Le caratteristiche degli affiliati a questa organizzazione sono riconducibili a una comune assenza di scrupoli e alla netta separazione da un qualsiasi codice etico riferito all’interesse generale.
Generalmente laureati ma privi di particolare spessore intellettuale, costituiscono una specie molto legata alle simbologie, ai rituali e a varie forme di rappresentazioni liturgiche. Non hanno cura delle giovani generazioni e probabilmente non esprimono una particolare dedizione nemmeno verso i loro figli, a meno che questi non si rendano protagonisti di fatti violenti o abbiano bisogno di un posto di lavoro.

Il controstato
Difficile stabilire se la partitocrazia potrà in futuro essere ridimensionata o addirittura scomparire. Trattandosi di una realtà che ha ormai infettato ogni nucleo della società attraverso lottizzazioni e controllo mediatico è difficile prevederne un arretramento.
Il disimpegno disilluso e rassegnato della popolazione ha assottigliato la partecipazione delle comunità alla vita politica e il forte calo di affluenza in occasione delle tornate elettorali costituisce un punto di forza per le dirigenze partitocratiche.
Esse infatti hanno ben compreso il vantaggio che proviene dal poter operare nell’assenza assoluta di pensiero critico che permette loro di separarsi dalla realtà e potenziare la sfera di influenza con cui ingigantire corruzione e malagestione.

Un circolo vizioso su cui è molto complesso intervenire. Lo strumento del voto popolare, che dovrebbe fungere da regolatore democratico, è ormai parte di una ritualità priva di senso alla quale partecipano i complici del malaffare, i tifosi delle varie fazioni e una fetta sempre più ampia di sottoproletariato culturale. Ci aggiriamo tuttavia su percentuali abbastanza contenute la cui dimensione tenderà ulteriormente a scendere.
Il voto d’opinione non esiste più da un pezzo e la morte delle grandi ideologie ha determinato uno smisurato minestrone fatto di slogan e influencer che altra espressione non possiede se non quella di un evento spettacolare perfetto per riempire i palinsesti televisivi.

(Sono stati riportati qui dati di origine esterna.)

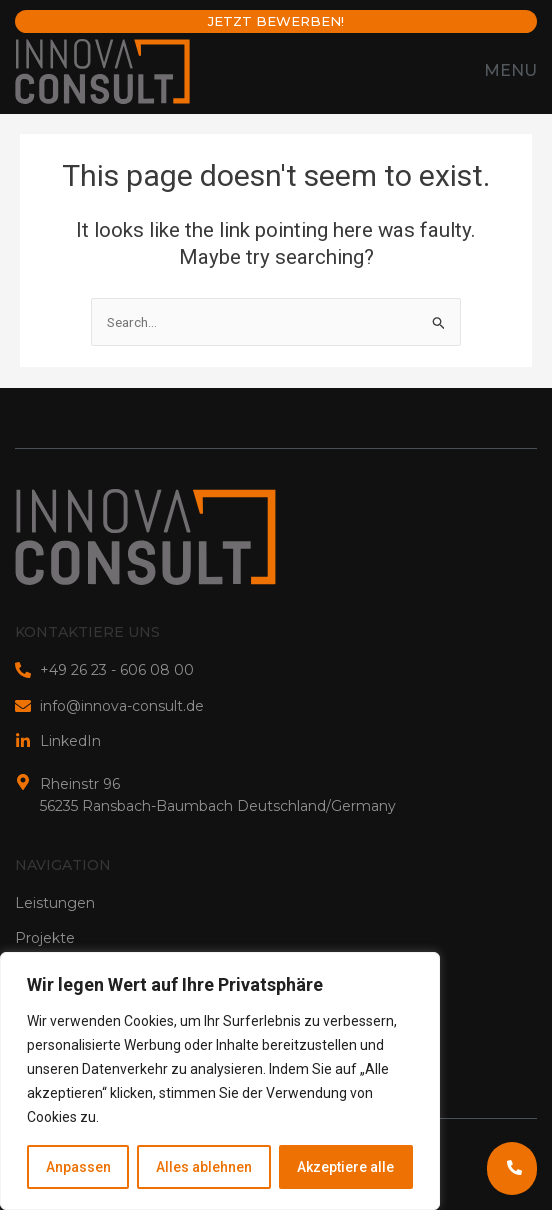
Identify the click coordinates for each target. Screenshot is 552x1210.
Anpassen (78, 1167)
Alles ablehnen (204, 1167)
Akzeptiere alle (345, 1167)
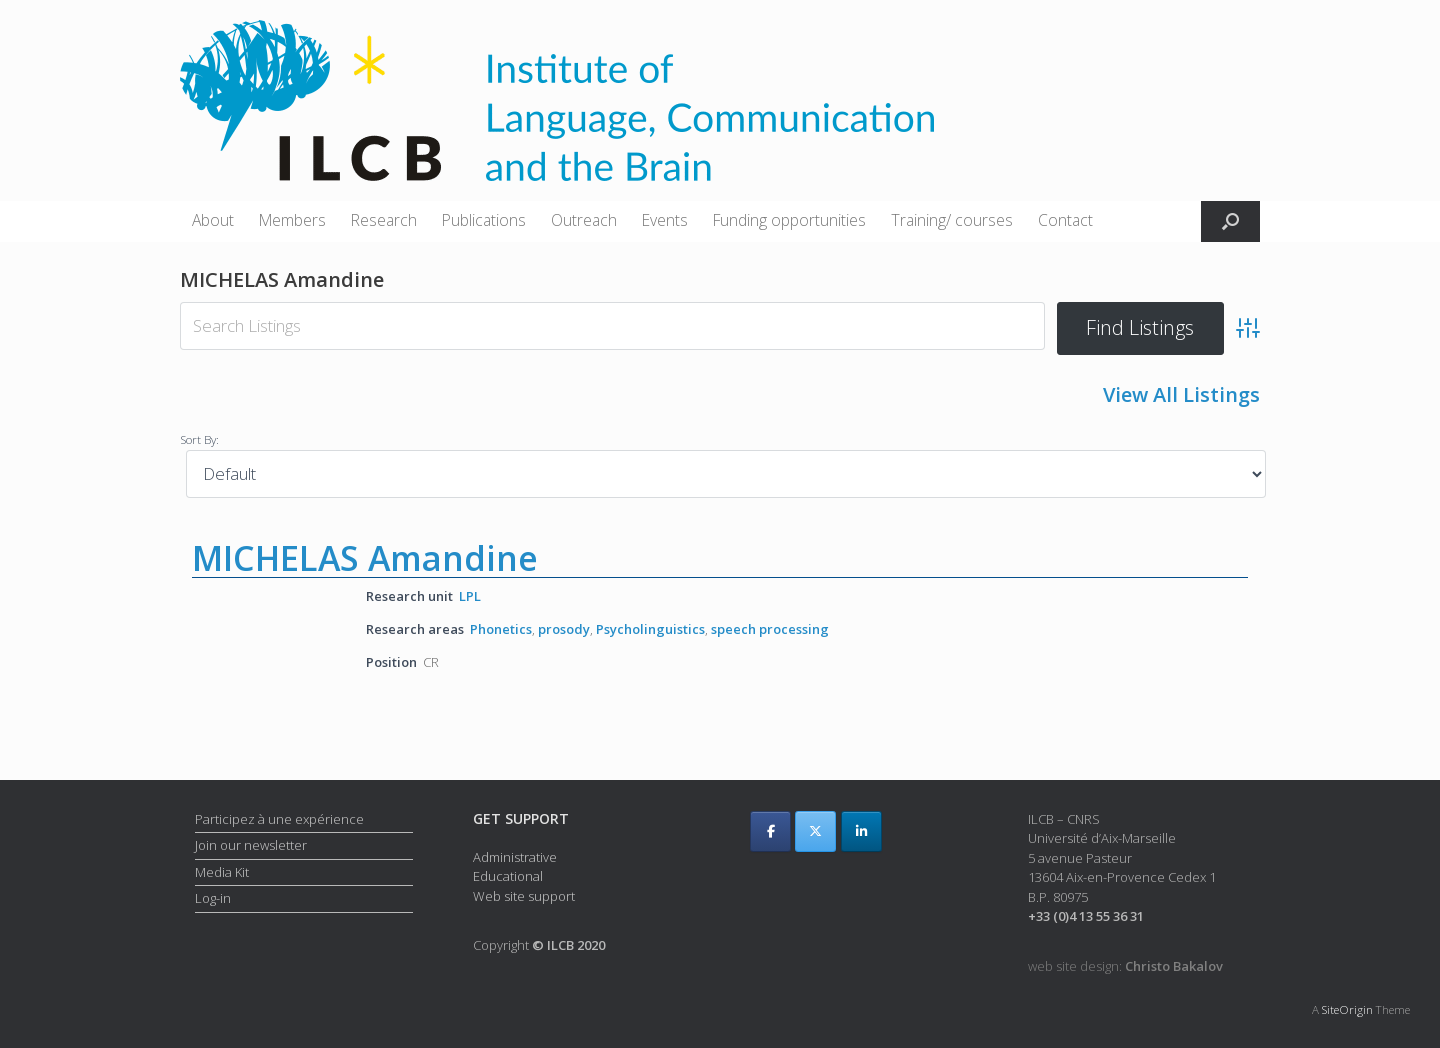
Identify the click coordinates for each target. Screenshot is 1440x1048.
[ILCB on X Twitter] (815, 831)
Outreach (584, 220)
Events (665, 220)
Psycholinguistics (650, 629)
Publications (484, 220)
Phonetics (501, 629)
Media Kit (222, 872)
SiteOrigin (1347, 1009)
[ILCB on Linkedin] (861, 831)
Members (292, 220)
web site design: (1125, 966)
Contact (1065, 220)
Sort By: (199, 439)
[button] (1230, 221)
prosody (564, 629)
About (213, 220)
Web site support (524, 896)
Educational (508, 876)
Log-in (213, 898)
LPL (470, 596)
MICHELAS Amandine (365, 558)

Gli assetti partitocratici hanno prodotto una caricatura della democrazia che presenta alcuni connotati inquietanti.
Un panorama animato da boss di vario livello che lottano per la spartizione di zone di influenza e territori sottratti al controllo dello Stato. Occupano quindi una vasta area di “controstato” nella quale possono operare a mani libere e in totale impunità.

Potremmo rivolgerci alla Magistratura ma anche in questo ambito, lo scontro in atto è ormai trentennale e ha creato un clima che è una metastasi aggiuntiva che si somma alla crisi profonda della nostra democrazia.

Buone elezioni europee a tutti per l’ennesima buffonata che porterà nell’agone burocratico per eccellenza, oltretutto con un peso politico e diplomatico irrilevante, una fetida schiera di narcisisti, faccendieri e subrettine.

Nel segno della partitocrazia mafiosa che regna nel nostro paese.